* What to work on
Exclude images, then output the remaining data verbatim.

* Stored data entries

──────

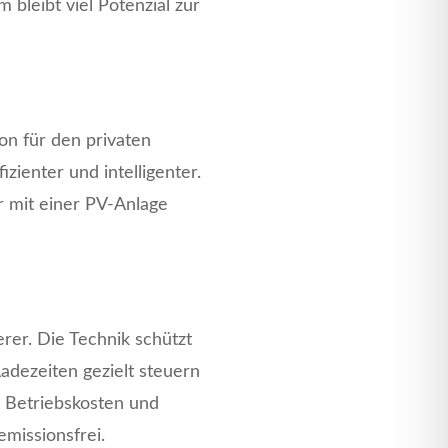
bleibt viel Potenzial zur
ion für den privaten
izienter und intelligenter.
r mit einer PV-Anlage
erer. Die Technik schützt
adezeiten gezielt steuern
e Betriebskosten und
emissionsfrei.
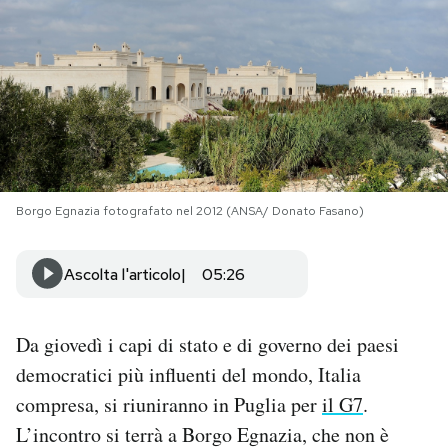
PODCAST
NEWSLETTER
I MIEI PREFERITI
Borgo Egnazia fotografato nel 2012 (ANSA/ Donato Fasano)
SHOP
Ascolta l'articolo
05:26
CALENDARIO
Da giovedì i capi di stato e di governo dei paesi
AREA PERSONALE
democratici più influenti del mondo, Italia
compresa, si riuniranno in Puglia per
il G7
.
Area Personale
L’incontro si terrà a Borgo Egnazia, che non è
Newsletter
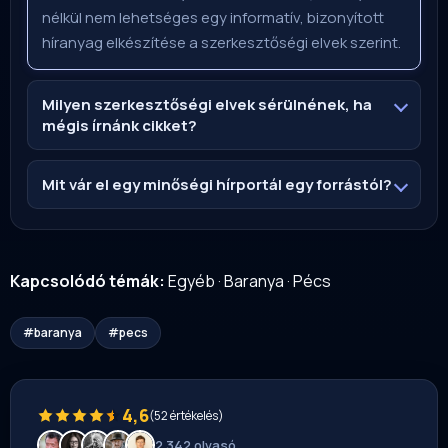
nélkül nem lehetséges egy informatív, bizonyított
híranyag elkészítése a szerkesztőségi elvek szerint.
Milyen szerkesztőségi elvek sérülnének, ha
mégis írnánk cikket?
Mit vár el egy minőségi hírportál egy forrástól?
Kapcsolódó témák:
Egyéb
·
Baranya
·
Pécs
#baranya
#pecs
4,6
(52 értékelés)
2 342 olvasó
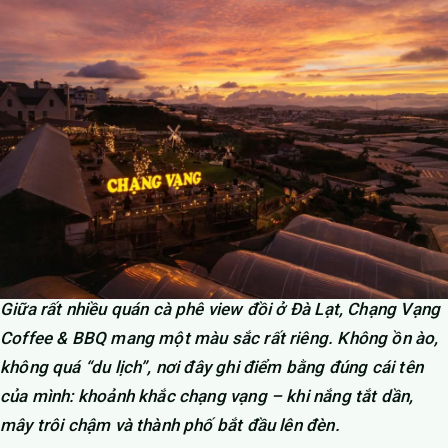
Giữa rất nhiều quán cà phê view đồi ở Đà Lạt, Chạng Vạng
Coffee & BBQ mang một màu sắc rất riêng. Không ồn ào,
không quá “du lịch”, nơi đây ghi điểm bằng đúng cái tên
của mình: khoảnh khắc chạng vạng – khi nắng tắt dần,
mây trôi chậm và thành phố bắt đầu lên đèn.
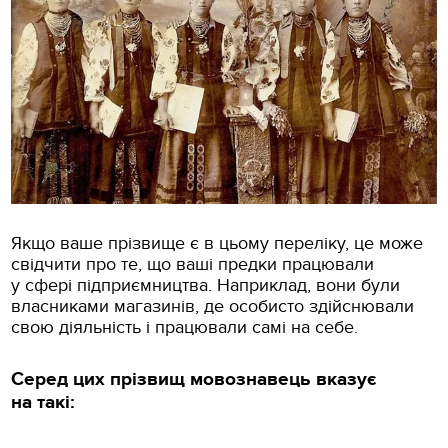
Якщо ваше прізвище є в цьому переліку, це може
свідчити про те, що ваші предки працювали
у сфері підприємництва. Наприклад, вони були
власниками магазинів, де особисто здійснювали
свою діяльність і працювали самі на себе.
Серед цих прізвищ мовознавець вказує
на такі:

──────

* Result for this task
bleibt viel Potenzial zur
ion für den privaten
izienter und intelligenter.
r mit einer PV-Anlage
erer. Die Technik schützt
adezeiten gezielt steuern
e Betriebskosten und
emissionsfrei.
PODCAST
NEWSLETTER
I MIEI PREFERITI
Borgo Egnazia fotografato nel 2012 (ANSA/ Donato Fasano)
SHOP
Ascolta l'articolo
05:26
CALENDARIO
Da giovedì i capi di stato e di governo dei paesi
AREA PERSONALE
democratici più influenti del mondo, Italia
compresa, si riuniranno in Puglia per
il G7
.
Area Personale
L’incontro si terrà a Borgo Egnazia, che non è
Newsletter
nélkül nem lehetséges egy informatív, bizonyított
híranyag elkészítése a szerkesztőségi elvek szerint.
Milyen szerkesztőségi elvek sérülnének, ha
mégis írnánk cikket?
Mit vár el egy minőségi hírportál egy forrástól?
Kapcsolódó témák:
Egyéb
·
Baranya
·
Pécs
#baranya
#pecs
4,6
(52 értékelés)
2 342 olvasó
Giữa rất nhiều quán cà phê view đồi ở Đà Lạt, Chạng Vạng
Coffee & BBQ mang một màu sắc rất riêng. Không ồn ào,
không quá “du lịch”, nơi đây ghi điểm bằng đúng cái tên
của mình: khoảnh khắc chạng vạng – khi nắng tắt dần,
mây trôi chậm và thành phố bắt đầu lên đèn.
Якщо ваше прізвище є в цьому переліку, це може
свідчити про те, що ваші предки працювали
у сфері підприємництва. Наприклад, вони були
власниками магазинів, де особисто здійснювали
свою діяльність і працювали самі на себе.
Серед цих прізвищ мовознавець вказує
на такі:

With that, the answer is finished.